The sound was back. Stronger this time. Much louder than the bird noises that came from the rafters. It seemed to be coming from everywhere and nowhere all at once.

This time when he glanced to the king it was clear that Spain's monarch had heard it, too. And though both men knew well the sound they heard, neither could understand why the walls of the Alcazar were whistling.

"What is that?" the king asked in wonder.

"I am not certain, Your Majesty," the prime minister replied worriedly. "But it sounds familiar." For a moment as the walls whistled, the prime minister's fearful mind conjured an image of a group of cherubic cartoon dwarfs marching with picks and spades to work.
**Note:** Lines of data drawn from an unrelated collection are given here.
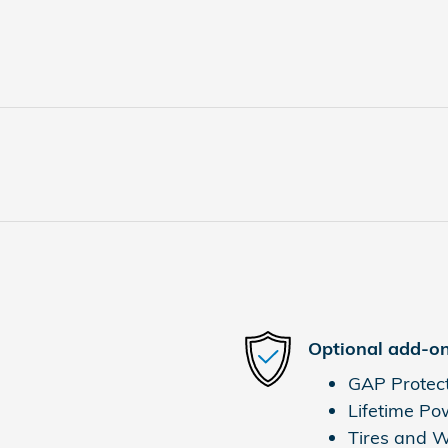
Optional add-on
GAP Protec
Lifetime Po
Tires and 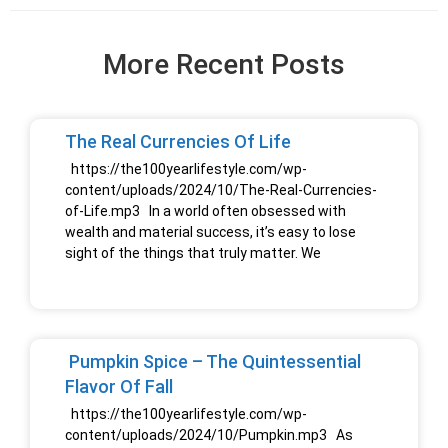
More Recent Posts
The Real Currencies Of Life
https://the100yearlifestyle.com/wp-
content/uploads/2024/10/The-Real-Currencies-
of-Life.mp3 In a world often obsessed with
wealth and material success, it’s easy to lose
sight of the things that truly matter. We
Pumpkin Spice – The Quintessential
Flavor Of Fall
https://the100yearlifestyle.com/wp-
content/uploads/2024/10/Pumpkin.mp3 As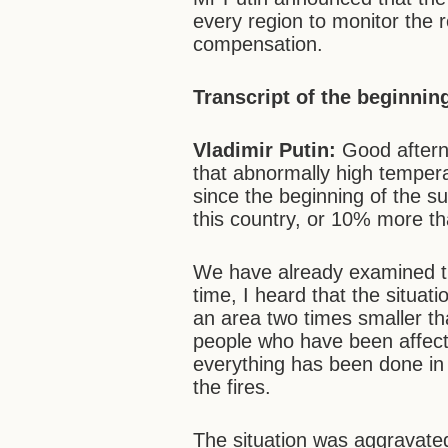
every region to monitor the 
compensation.
Transcript of the beginnin
Vladimir Putin:
Good aftern
that abnormally high temper
since the beginning of the su
this country, or 10% more th
We have already examined thi
time, I heard that the situat
an area two times smaller th
people who have been affected
everything has been done in
the fires.
The situation was aggravat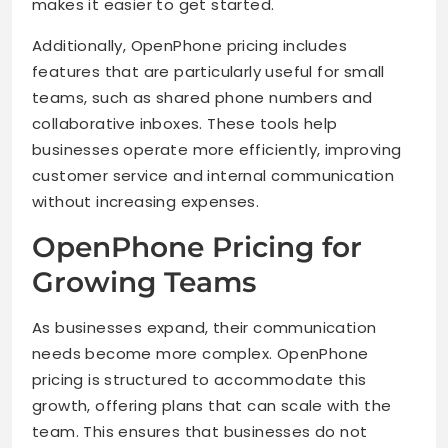
makes it easier to get started.
Additionally, OpenPhone pricing includes
features that are particularly useful for small
teams, such as shared phone numbers and
collaborative inboxes. These tools help
businesses operate more efficiently, improving
customer service and internal communication
without increasing expenses.
OpenPhone Pricing for
Growing Teams
As businesses expand, their communication
needs become more complex. OpenPhone
pricing is structured to accommodate this
growth, offering plans that can scale with the
team. This ensures that businesses do not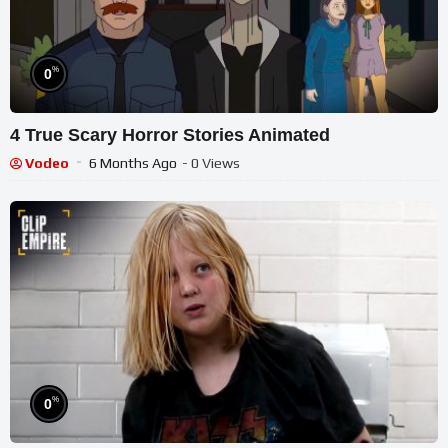
%
0
4 True Scary Horror Stories Animated
Vodeo
6 Months Ago
- 0 Views
%
0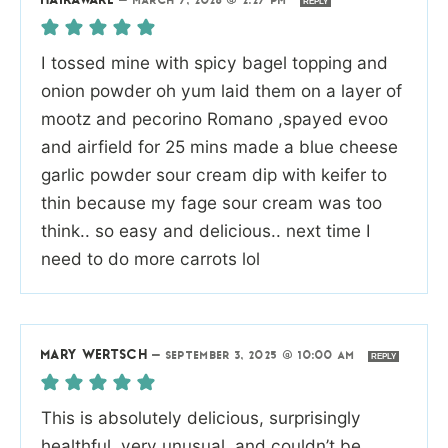
HAIRAWARE
—
MARCH 7, 2026 @ 2:27 PM
REPLY
I tossed mine with spicy bagel topping and
onion powder oh yum laid them on a layer of
mootz and pecorino Romano ,spayed evoo
and airfield for 25 mins made a blue cheese
garlic powder sour cream dip with keifer to
thin because my fage sour cream was too
think.. so easy and delicious.. next time I
need to do more carrots lol
MARY WERTSCH
—
SEPTEMBER 3, 2025 @ 10:00 AM
REPLY
This is absolutely delicious, surprisingly
healthful, very unusual, and couldn’t be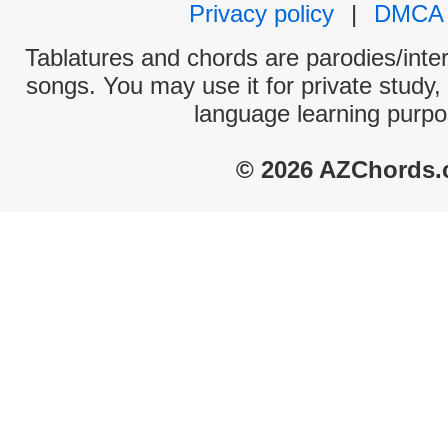
Privacy policy
|
DMCA
Tablatures and chords are parodies/interp
songs. You may use it for private study,
language learning purpo
© 2026 AZChords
And then the whistling abruptly stopped and a man stepped out of the solid rock face. "Hi-ho, hi-ho," said Remo Williams.

The shocked prime minister thought he glimpsed a hidden passage. It closed up behind the stranger. "My God," the Spanish prime minister gasped.

"Nope, already got a job," Remo replied. "You the guy I'm supposed to meet?"

It took the prime minister a moment to get his bearings. "Oh, I see. You are Sinanju. But you are white."

"I try to make up for it by thinking impure thoughts." Remo looked around the chamber, his nose wrinkling at the mess on the floor.

The room was small and square. Massive wooden beams crossed far up the high ceiling. Pigeons fluttered near the filthy rafters. Small slits for windows allowed a little gray light to slip inside. The windows had been arranged to focus light on a single piece of furniture-the only piece in the room. Remo aimed a thumb at the throne.

"Who's that goomer?" he asked the prime minister.

The prime minister hurried to the throne. "This is his majesty, King Juan Carlos de Borbon y Borbon."

"No fooling?" Remo said, surprised. "I thought you guys fired your king to give the socialists free rein to wreck the country. Mission accomplished, by the way."

To Remo he didn't look like much of a king. He seemed like just any older gentleman in a business suit, plucked from the street and dropped on a throne. The king said not a word. He just sat there, waiting. Remo understood the monarch's silence.

Sighing quietly to himself, Remo approached the throne, picking his way through the mess of bird droppings.

He felt the eyes of Sinanju history watching his every move. He knew why. This was Sinanju's bread and butter. Schmoozing with monarchs kept the gold flowing back to the little village on the West Korean Bay. It was also the part of the job Remo hated more than any other.

Remo, latest in the unbroken line of Masters of Sinanju, offered the king of Spain a formal bow. "Sinanju bids most humble and undeserved greetings, Your Majesty," Remo recited reluctantly. "We stand before you as wretched and unworthy servants to your glorious crown."

He felt stupid reciting the words. He wouldn't have bothered if he knew the rules his ghosts were playing by. But if one of them blabbed in a seance that Remo hadn't offered the proper greeting to one of Europe's last surviving monarchs, Chiun would have his neck in a noose.